* [YOUR INSTRUCTIONS] Without including any pictures, copy each entry below exactly.

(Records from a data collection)
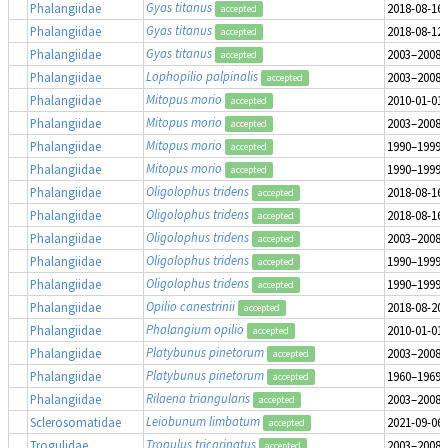
Gyas titanus
Phalangiidae
2018-08-16
accepted
Gyas titanus
Phalangiidae
2018-08-12
accepted
Gyas titanus
Phalangiidae
2003–2008
accepted
Lophopilio palpinalis
Phalangiidae
2003–2008
accepted
Mitopus morio
Phalangiidae
2010-01-01
accepted
Mitopus morio
Phalangiidae
2003–2008
accepted
Mitopus morio
Phalangiidae
1990–1999
accepted
Mitopus morio
Phalangiidae
1990–1999
accepted
Oligolophus tridens
Phalangiidae
2018-08-16
accepted
Oligolophus tridens
Phalangiidae
2018-08-16
accepted
Oligolophus tridens
Phalangiidae
2003–2008
accepted
Oligolophus tridens
Phalangiidae
1990–1999
accepted
Oligolophus tridens
Phalangiidae
1990–1999
accepted
Opilio canestrinii
Phalangiidae
2018-08-20
accepted
Phalangium opilio
Phalangiidae
2010-01-01
accepted
Platybunus pinetorum
Phalangiidae
2003–2008
accepted
Platybunus pinetorum
Phalangiidae
1960–1969
accepted
Rilaena triangularis
Phalangiidae
2003–2008
accepted
Leiobunum limbatum
Sclerosomatidae
2021-09-06
accepted
Trogulus tricarinatus
Trogulidae
2003–2008
accepted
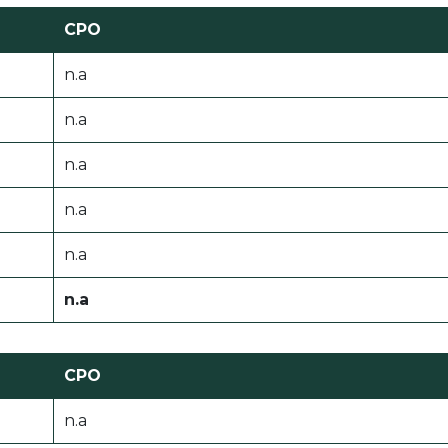
CPO
n.a
n.a
n.a
n.a
n.a
n.a
CPO
n.a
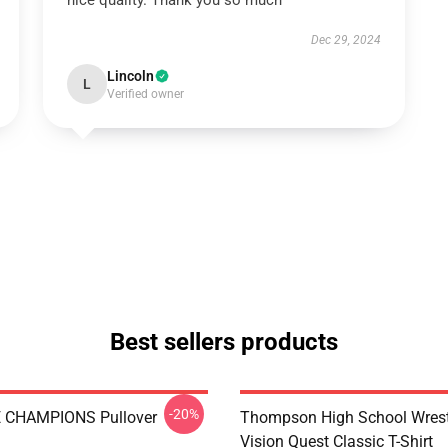
nice quality. Thank you so much
Dec 29, 2024
Lincoln
L
Verified owner
Best sellers products
-20%
E CHAMPIONS Pullover
Thompson High School Wrest
Vision Quest Classic T-Shirt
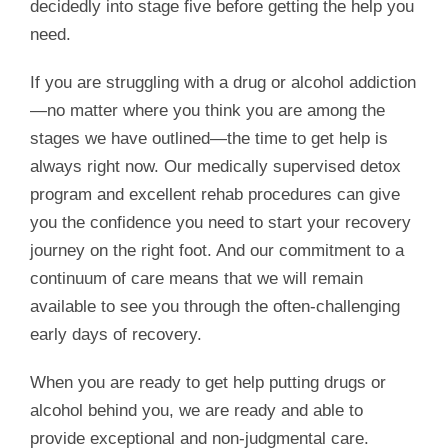
decidedly into stage five before getting the help you
need.
If you are struggling with a drug or alcohol addiction
—no matter where you think you are among the
stages we have outlined—the time to get help is
always right now. Our medically supervised detox
program and excellent rehab procedures can give
you the confidence you need to start your recovery
journey on the right foot. And our commitment to a
continuum of care means that we will remain
available to see you through the often-challenging
early days of recovery.
When you are ready to get help putting drugs or
alcohol behind you, we are ready and able to
provide exceptional and non-judgmental care.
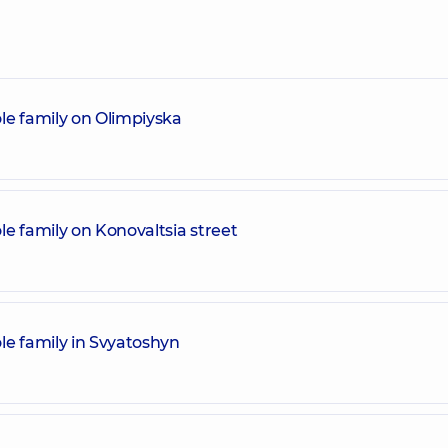
le family on Olimpiyska
e family on Konovaltsia street
le family in Svyatoshyn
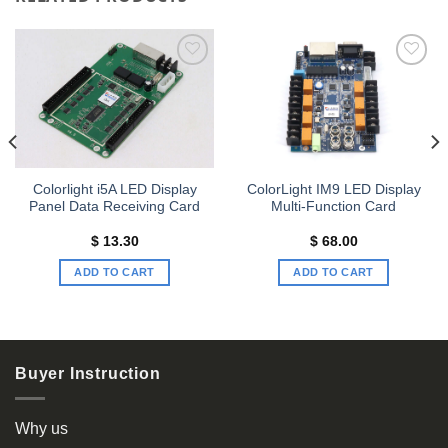
Add to
Add to
wishlist
wishlist
Colorlight i5A LED Display
ColorLight IM9 LED Display
Panel Data Receiving Card
Multi-Function Card
$
13.30
$
68.00
ADD TO CART
ADD TO CART
Buyer Instruction
Why us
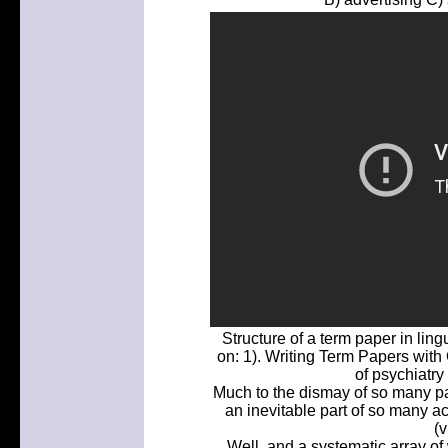
Structure of a term paper in lin
on: 1). Writing Term Papers with 
of psychiatry
Much to the dismay of so many pas
an inevitable part of so many a
(v
Well, and a systematic array of 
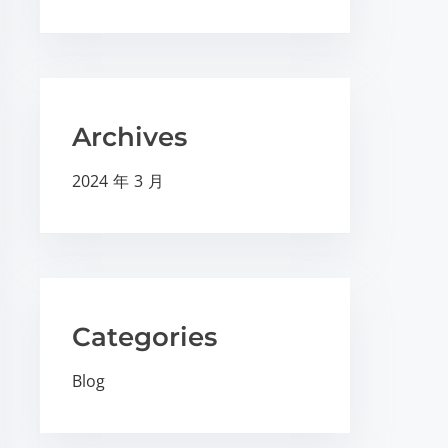
Archives
2024 年 3 月
Categories
Blog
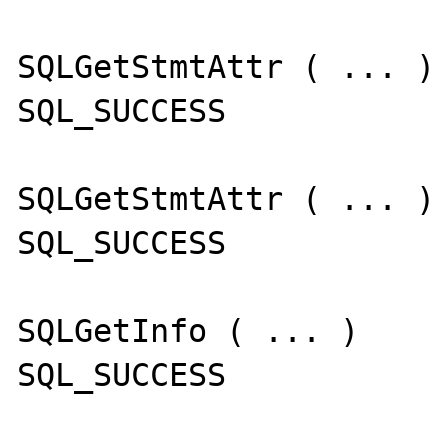
SQLGetStmtAttr ( ... )

SQL_SUCCESS

SQLGetStmtAttr ( ... )

SQL_SUCCESS

SQLGetInfo ( ... )

SQL_SUCCESS
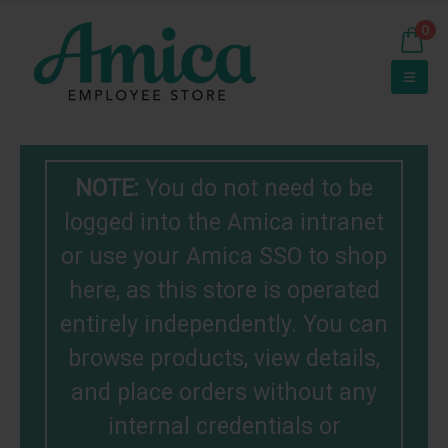
0
NOTE:
You do not need to be
logged into the Amica intranet
or use your Amica SSO to shop
here, as this store is operated
entirely independently. You can
browse products, view details,
and place orders without any
internal credentials or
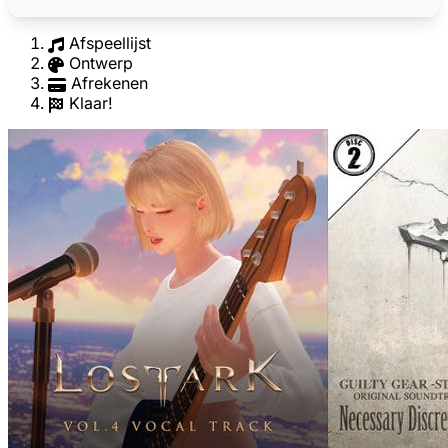
Afspeellijst
Ontwerp
Afrekenen
Klaar!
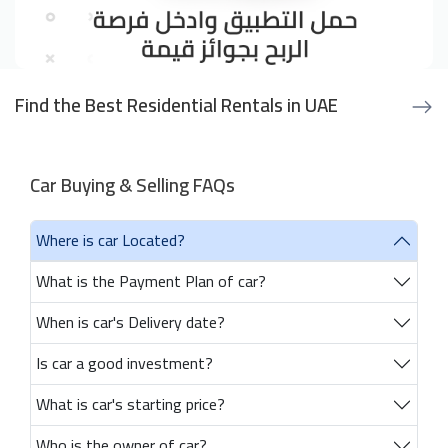
Find the Best Residential Rentals in UAE
Car Buying & Selling FAQs
Where is car Located?
What is the Payment Plan of car?
When is car's Delivery date?
Is car a good investment?
What is car's starting price?
Who is the owner of car?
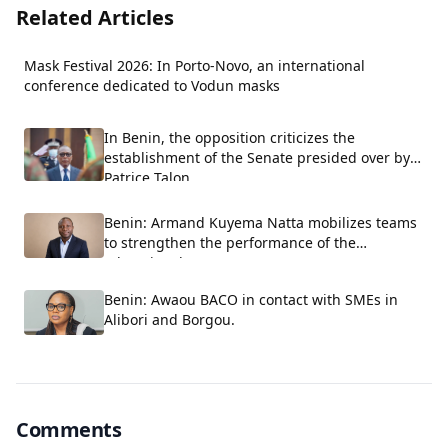
Related Articles
Mask Festival 2026: In Porto-Novo, an international
conference dedicated to Vodun masks
In Benin, the opposition criticizes the
establishment of the Senate presided over by
Patrice Talon.
Benin: Armand Kuyema Natta mobilizes teams
to strengthen the performance of the
educational system.
Benin: Awaou BACO in contact with SMEs in
Alibori and Borgou.
Comments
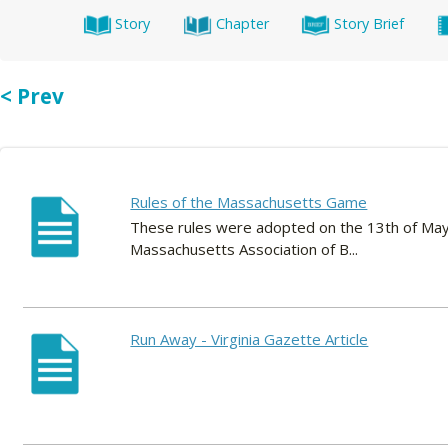
Story
Chapter
Story Brief
< Prev
Rules of the Massachusetts Game
These rules were adopted on the 13th of May,
Massachusetts Association of B...
Run Away - Virginia Gazette Article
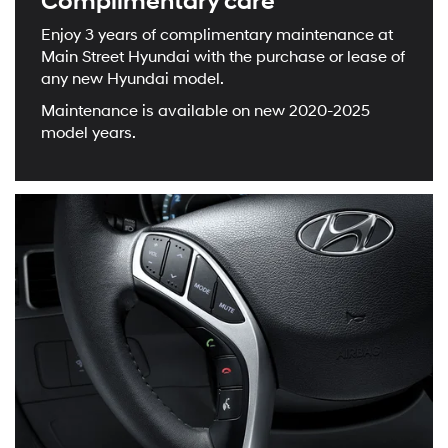
Complimentary care
Enjoy 3 years of complimentary maintenance at
Main Street Hyundai with the purchase or lease of
any new Hyundai model.
Maintenance is available on new 2020-2025
model years.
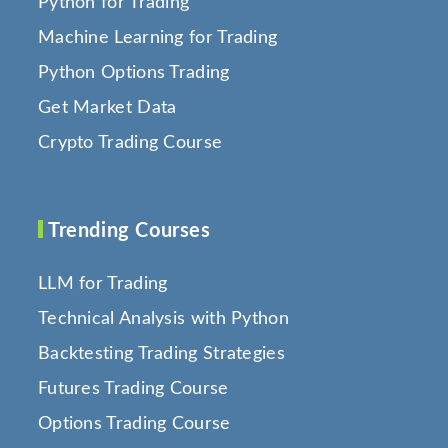
Python for Trading
Machine Learning for Trading
Python Options Trading
Get Market Data
Crypto Trading Course
Trending Courses
LLM for Trading
Technical Analysis with Python
Backtesting Trading Strategies
Futures Trading Course
Options Trading Course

* [ANSWER BOX]
Gyas titanus
Phalangiidae
2018-08-16
accepted
Gyas titanus
Phalangiidae
2018-08-12
accepted
Gyas titanus
Phalangiidae
2003–2008
accepted
Lophopilio palpinalis
Phalangiidae
2003–2008
accepted
Mitopus morio
Phalangiidae
2010-01-01
accepted
Mitopus morio
Phalangiidae
2003–2008
accepted
Mitopus morio
Phalangiidae
1990–1999
accepted
Mitopus morio
Phalangiidae
1990–1999
accepted
Oligolophus tridens
Phalangiidae
2018-08-16
accepted
Oligolophus tridens
Phalangiidae
2018-08-16
accepted
Oligolophus tridens
Phalangiidae
2003–2008
accepted
Oligolophus tridens
Phalangiidae
1990–1999
accepted
Oligolophus tridens
Phalangiidae
1990–1999
accepted
Opilio canestrinii
Phalangiidae
2018-08-20
accepted
Phalangium opilio
Phalangiidae
2010-01-01
accepted
Platybunus pinetorum
Phalangiidae
2003–2008
accepted
Platybunus pinetorum
Phalangiidae
1960–1969
accepted
Rilaena triangularis
Phalangiidae
2003–2008
accepted
Leiobunum limbatum
Sclerosomatidae
2021-09-06
accepted
Trogulus tricarinatus
Trogulidae
2003–2008
accepted
CPO
n.a
n.a
n.a
n.a
n.a
n.a
CPO
n.a
nice quality. Thank you so much
Dec 29, 2024
Lincoln
L
Verified owner
Best sellers products
-20%
E CHAMPIONS Pullover
Thompson High School Wrest
Vision Quest Classic T-Shirt
decidedly into stage five before getting the help you
need.
If you are struggling with a drug or alcohol addiction
—no matter where you think you are among the
stages we have outlined—the time to get help is
always right now. Our medically supervised detox
program and excellent rehab procedures can give
you the confidence you need to start your recovery
journey on the right foot. And our commitment to a
continuum of care means that we will remain
available to see you through the often-challenging
early days of recovery.
When you are ready to get help putting drugs or
alcohol behind you, we are ready and able to
provide exceptional and non-judgmental care.
le family on Olimpiyska
e family on Konovaltsia street
le family in Svyatoshyn
Add to
Add to
wishlist
wishlist
Colorlight i5A LED Display
ColorLight IM9 LED Display
Panel Data Receiving Card
Multi-Function Card
$
13.30
$
68.00
ADD TO CART
ADD TO CART
Buyer Instruction
Why us
Structure of a term paper in lin
on: 1). Writing Term Papers with 
of psychiatry
Much to the dismay of so many pas
an inevitable part of so many a
(v
Well, and a systematic array of 
Archives
2024 年 3 月
Categories
Blog
SQLGetStmtAttr ( ... )

SQL_SUCCESS

SQLGetStmtAttr ( ... )

SQL_SUCCESS

SQLGetInfo ( ... )

SQL_SUCCESS
0
NOTE:
You do not need to be
logged into the Amica intranet
or use your Amica SSO to shop
here, as this store is operated
entirely independently. You can
browse products, view details,
and place orders without any
internal credentials or
Afspeellijst
Ontwerp
Afrekenen
Klaar!
Find the Best Residential Rentals in UAE
Car Buying & Selling FAQs
Where is car Located?
What is the Payment Plan of car?
When is car's Delivery date?
Is car a good investment?
What is car's starting price?
Who is the owner of car?
Related Articles
Mask Festival 2026: In Porto-Novo, an international
conference dedicated to Vodun masks
In Benin, the opposition criticizes the
establishment of the Senate presided over by
Patrice Talon.
Benin: Armand Kuyema Natta mobilizes teams
to strengthen the performance of the
educational system.
Benin: Awaou BACO in contact with SMEs in
Alibori and Borgou.
Comments
Story
Chapter
Story Brief
< Prev
Rules of the Massachusetts Game
These rules were adopted on the 13th of May,
Massachusetts Association of B...
Run Away - Virginia Gazette Article
Complimentary care
Enjoy 3 years of complimentary maintenance at
Main Street Hyundai with the purchase or lease of
any new Hyundai model.
Maintenance is available on new 2020-2025
model years.
Python for Trading
Machine Learning for Trading
Python Options Trading
Get Market Data
Crypto Trading Course
Trending Courses
LLM for Trading
Technical Analysis with Python
Backtesting Trading Strategies
Futures Trading Course
Options Trading Course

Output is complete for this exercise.